Collected data:
+ + + +
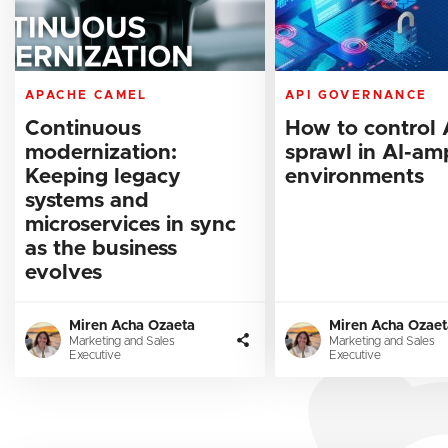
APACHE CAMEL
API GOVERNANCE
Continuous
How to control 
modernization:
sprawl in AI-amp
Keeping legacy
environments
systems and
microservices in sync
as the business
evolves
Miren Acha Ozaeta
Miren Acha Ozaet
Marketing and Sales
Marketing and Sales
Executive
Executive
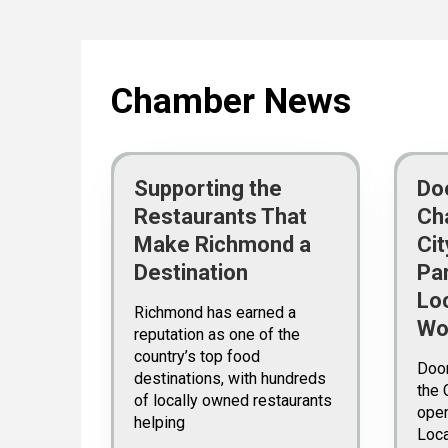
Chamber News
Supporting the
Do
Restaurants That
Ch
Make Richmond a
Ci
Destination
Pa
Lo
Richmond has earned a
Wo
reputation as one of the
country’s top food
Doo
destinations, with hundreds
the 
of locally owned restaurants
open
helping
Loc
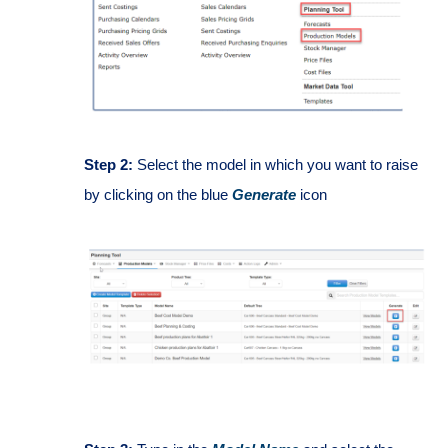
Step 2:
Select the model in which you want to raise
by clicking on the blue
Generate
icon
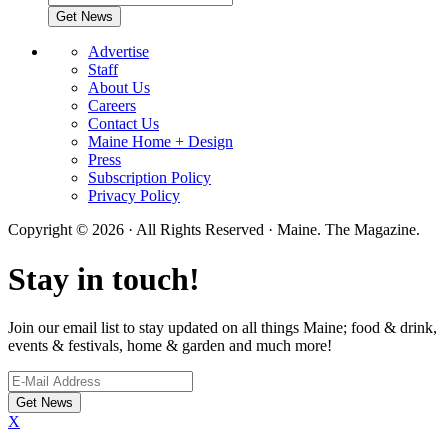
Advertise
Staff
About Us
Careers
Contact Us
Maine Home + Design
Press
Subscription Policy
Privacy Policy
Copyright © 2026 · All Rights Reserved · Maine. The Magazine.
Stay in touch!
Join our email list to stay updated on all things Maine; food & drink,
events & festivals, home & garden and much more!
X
+ + + +
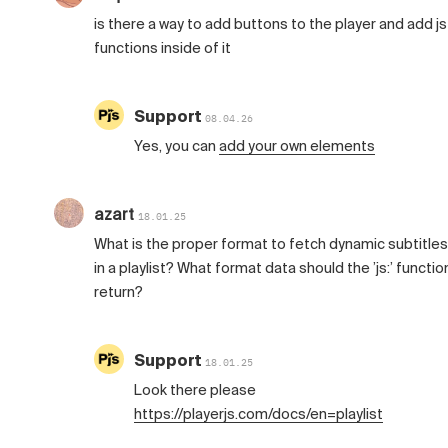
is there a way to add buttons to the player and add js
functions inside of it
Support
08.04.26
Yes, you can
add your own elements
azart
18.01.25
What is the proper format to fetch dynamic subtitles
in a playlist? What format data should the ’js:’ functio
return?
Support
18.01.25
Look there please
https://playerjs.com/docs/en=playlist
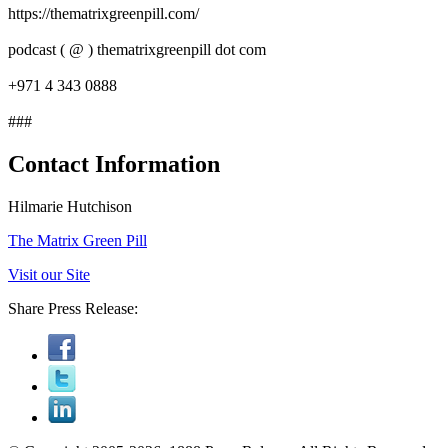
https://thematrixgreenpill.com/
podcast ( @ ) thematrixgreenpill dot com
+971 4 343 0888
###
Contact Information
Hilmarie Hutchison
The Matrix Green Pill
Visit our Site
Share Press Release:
+ + + +
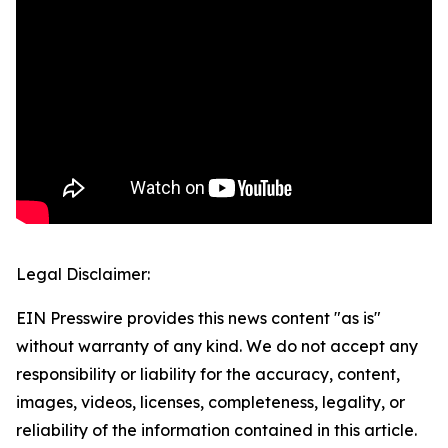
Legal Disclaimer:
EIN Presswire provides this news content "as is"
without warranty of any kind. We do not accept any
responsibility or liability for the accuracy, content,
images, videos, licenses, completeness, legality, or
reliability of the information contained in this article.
+ + + +
INSTRUCTIONS TO FOLLOW: Retype the lines above exactly as they appear, from the line containing "APACHE CAMEL" through the line containing "Chamber News", and leave out any pictures.

RESULT FOR THIS TASK:
APACHE CAMEL
API GOVERNANCE
Continuous
How to control 
modernization:
sprawl in AI-amp
Keeping legacy
environments
systems and
microservices in sync
as the business
evolves
Miren Acha Ozaeta
Miren Acha Ozaet
Marketing and Sales
Marketing and Sales
Executive
Executive
Chamber News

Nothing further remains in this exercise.